It was a ramshackle bathroom in a hill-station hotel: the Indian commode was under a stampede of muddy footprints and the tilted washbasin had an oily mirror thumbed by a host of unknown hands. Water frothed into the sink as a spectacled Kartar Singh stood there, each foot planted square in a tile on the floor. He had already dabbed his face dry with a small towel neatly slung over his shoulder. Now, patting this towel, he dried his wet hands and observed them clean against the washbasin white. After a quick search for his reflection behind the mirror's oily prints, he stroked his black beard peppered with twists of grey, adjusted his red turban and brought this routine to an end. Kartar Singh twisted the tap tight and shouldered through the bathroom door. As he left, the cubicle was swallowed by the same darkness that covered McLeod Ganj Bus Stop outside.

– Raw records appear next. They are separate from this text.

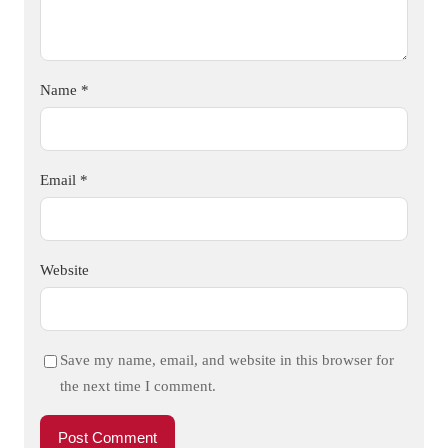
Name
*
Email
*
Website
Save my name, email, and website in this browser for
the next time I comment.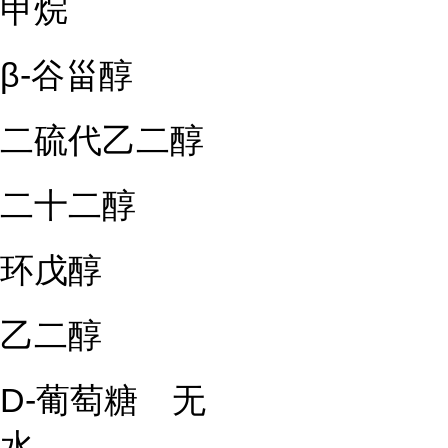
甲烷
β-谷甾醇
二硫代乙二醇
二十二醇
环戊醇
乙二醇
D-葡萄糖 无
水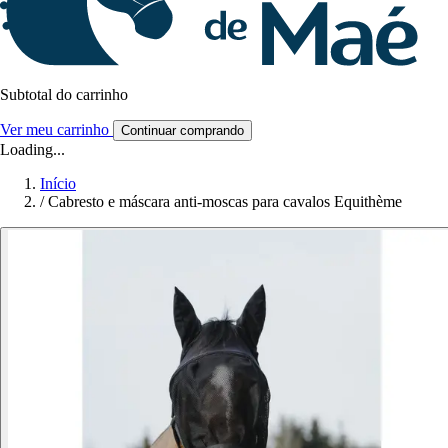
Subtotal do carrinho
Ver meu carrinho
Continuar comprando
Loading...
Início
/
Cabresto e máscara anti-moscas para cavalos Equithème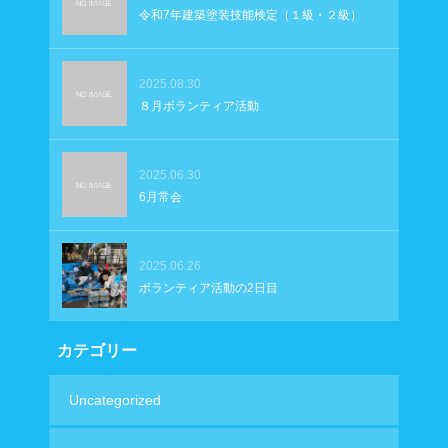
令和7年建築塗装技能検定（１級・２級）
2025.08.30
８月ボランティア活動
2025.06.30
6月常会
2025.06.26
ボランティア活動の2日目
カテゴリー
Uncategorized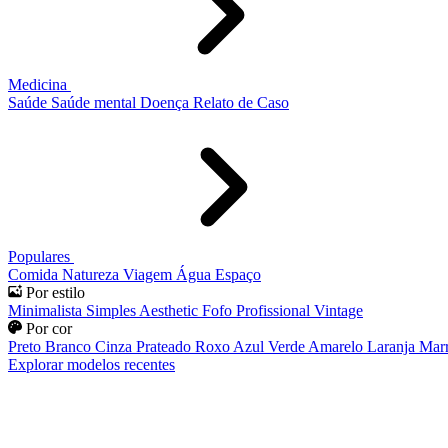
Medicina
Saúde
Saúde mental
Doença
Relato de Caso
Populares
Comida
Natureza
Viagem
Água
Espaço
Por estilo
Minimalista
Simples
Aesthetic
Fofo
Profissional
Vintage
Por cor
Preto
Branco
Cinza
Prateado
Roxo
Azul
Verde
Amarelo
Laranja
Mar
Explorar modelos recentes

Kartar Singh commandeered Parvati Travels' deluxe bus, numbered HP 82-5285, on its sinuous journey from McLeod Ganj to Delhi every Thursday night, departing at 9:15 pm. With every passing week over the last twenty years, he had carefully curated the route from the bathroom to his wife and son – the objective, whom he collectively called JJ. Kartar Singh measured his prowess as a driver by the execution of this meticulous sequence which he had deciphered over time. By the exclusion of anything new, and a surreal repetition of the past, he was confident he would reach home on time. So, wearing the same grey kurta and carrying his ragged leather suitcase with dignity, Kartar Singh descended the rattling metal staircase of his cheap and carefully chosen hotel. He crossed the road snaking past tall and ominous pine trees in the dark, and then went down a dirt trail into the bus station.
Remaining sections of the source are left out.